§ Problem requirements
Whatever the lines below say, output them exactly.

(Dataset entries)
───

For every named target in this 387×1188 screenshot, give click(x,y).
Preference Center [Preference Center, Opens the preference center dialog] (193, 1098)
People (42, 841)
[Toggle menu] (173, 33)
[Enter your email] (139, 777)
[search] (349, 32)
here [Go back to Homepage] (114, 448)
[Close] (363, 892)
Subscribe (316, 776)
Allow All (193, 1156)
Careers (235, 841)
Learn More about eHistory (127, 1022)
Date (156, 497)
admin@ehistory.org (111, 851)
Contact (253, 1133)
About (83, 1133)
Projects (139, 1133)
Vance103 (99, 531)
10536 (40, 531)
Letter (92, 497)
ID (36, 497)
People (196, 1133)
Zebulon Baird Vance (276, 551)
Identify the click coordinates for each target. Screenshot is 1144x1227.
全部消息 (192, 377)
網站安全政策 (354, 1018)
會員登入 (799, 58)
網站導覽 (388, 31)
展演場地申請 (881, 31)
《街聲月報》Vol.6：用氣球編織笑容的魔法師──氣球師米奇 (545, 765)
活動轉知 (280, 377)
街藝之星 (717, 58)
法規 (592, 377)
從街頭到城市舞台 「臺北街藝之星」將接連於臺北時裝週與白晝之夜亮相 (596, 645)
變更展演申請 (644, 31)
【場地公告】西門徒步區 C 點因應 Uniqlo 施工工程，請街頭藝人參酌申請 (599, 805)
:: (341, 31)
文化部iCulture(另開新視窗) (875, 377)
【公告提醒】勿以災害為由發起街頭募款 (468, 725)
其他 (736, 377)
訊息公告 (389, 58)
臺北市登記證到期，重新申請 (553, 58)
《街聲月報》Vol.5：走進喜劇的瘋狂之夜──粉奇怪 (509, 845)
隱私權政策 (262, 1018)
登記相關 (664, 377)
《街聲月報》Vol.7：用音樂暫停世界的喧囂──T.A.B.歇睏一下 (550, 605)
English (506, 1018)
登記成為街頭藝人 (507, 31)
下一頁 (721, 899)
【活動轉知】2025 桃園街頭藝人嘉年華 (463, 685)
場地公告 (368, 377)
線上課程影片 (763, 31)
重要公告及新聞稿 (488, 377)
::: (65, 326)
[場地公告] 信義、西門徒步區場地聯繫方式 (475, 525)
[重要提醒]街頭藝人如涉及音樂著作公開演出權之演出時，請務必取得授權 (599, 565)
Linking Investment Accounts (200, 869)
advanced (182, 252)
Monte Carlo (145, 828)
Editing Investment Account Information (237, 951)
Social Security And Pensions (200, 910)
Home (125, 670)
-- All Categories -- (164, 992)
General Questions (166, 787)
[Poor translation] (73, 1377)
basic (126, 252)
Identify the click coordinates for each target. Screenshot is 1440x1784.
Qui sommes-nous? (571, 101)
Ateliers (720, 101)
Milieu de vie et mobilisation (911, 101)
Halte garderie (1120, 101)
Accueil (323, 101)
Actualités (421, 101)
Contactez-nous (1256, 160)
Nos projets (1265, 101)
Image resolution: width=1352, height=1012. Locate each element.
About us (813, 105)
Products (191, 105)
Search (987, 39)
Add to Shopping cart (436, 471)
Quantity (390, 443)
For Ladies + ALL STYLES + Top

───

§ Solution to the exercise
For every named target in this 387×1188 screenshot, give click(x,y).
Preference Center [Preference Center, Opens the preference center dialog] (193, 1098)
People (42, 841)
[Toggle menu] (173, 33)
[Enter your email] (139, 777)
[search] (349, 32)
here [Go back to Homepage] (114, 448)
[Close] (363, 892)
Subscribe (316, 776)
Allow All (193, 1156)
Careers (235, 841)
Learn More about eHistory (127, 1022)
Date (156, 497)
admin@ehistory.org (111, 851)
Contact (253, 1133)
About (83, 1133)
Projects (139, 1133)
Vance103 (99, 531)
10536 (40, 531)
Letter (92, 497)
ID (36, 497)
People (196, 1133)
Zebulon Baird Vance (276, 551)
Identify the click coordinates for each target. Screenshot is 1144x1227.
全部消息 (192, 377)
網站安全政策 (354, 1018)
會員登入 (799, 58)
網站導覽 (388, 31)
展演場地申請 (881, 31)
《街聲月報》Vol.6：用氣球編織笑容的魔法師──氣球師米奇 (545, 765)
活動轉知 (280, 377)
街藝之星 (717, 58)
法規 (592, 377)
從街頭到城市舞台 「臺北街藝之星」將接連於臺北時裝週與白晝之夜亮相 (596, 645)
變更展演申請 (644, 31)
【場地公告】西門徒步區 C 點因應 Uniqlo 施工工程，請街頭藝人參酌申請 (599, 805)
:: (341, 31)
文化部iCulture(另開新視窗) (875, 377)
【公告提醒】勿以災害為由發起街頭募款 (468, 725)
其他 (736, 377)
訊息公告 (389, 58)
臺北市登記證到期，重新申請 (553, 58)
《街聲月報》Vol.5：走進喜劇的瘋狂之夜──粉奇怪 (509, 845)
隱私權政策 (262, 1018)
登記相關 (664, 377)
《街聲月報》Vol.7：用音樂暫停世界的喧囂──T.A.B.歇睏一下 (550, 605)
English (506, 1018)
登記成為街頭藝人 (507, 31)
下一頁 (721, 899)
【活動轉知】2025 桃園街頭藝人嘉年華 (463, 685)
場地公告 (368, 377)
線上課程影片 (763, 31)
重要公告及新聞稿 (488, 377)
::: (65, 326)
[場地公告] 信義、西門徒步區場地聯繫方式 (475, 525)
[重要提醒]街頭藝人如涉及音樂著作公開演出權之演出時，請務必取得授權 (599, 565)
Linking Investment Accounts (200, 869)
advanced (182, 252)
Monte Carlo (145, 828)
Editing Investment Account Information (237, 951)
Social Security And Pensions (200, 910)
Home (125, 670)
-- All Categories -- (164, 992)
General Questions (166, 787)
[Poor translation] (73, 1377)
basic (126, 252)
Identify the click coordinates for each target. Screenshot is 1440x1784.
Qui sommes-nous? (571, 101)
Ateliers (720, 101)
Milieu de vie et mobilisation (911, 101)
Halte garderie (1120, 101)
Accueil (323, 101)
Actualités (421, 101)
Contactez-nous (1256, 160)
Nos projets (1265, 101)
Image resolution: width=1352, height=1012. Locate each element.
About us (813, 105)
Products (191, 105)
Search (987, 39)
Add to Shopping cart (436, 471)
Quantity (390, 443)
For Ladies + ALL STYLES + Top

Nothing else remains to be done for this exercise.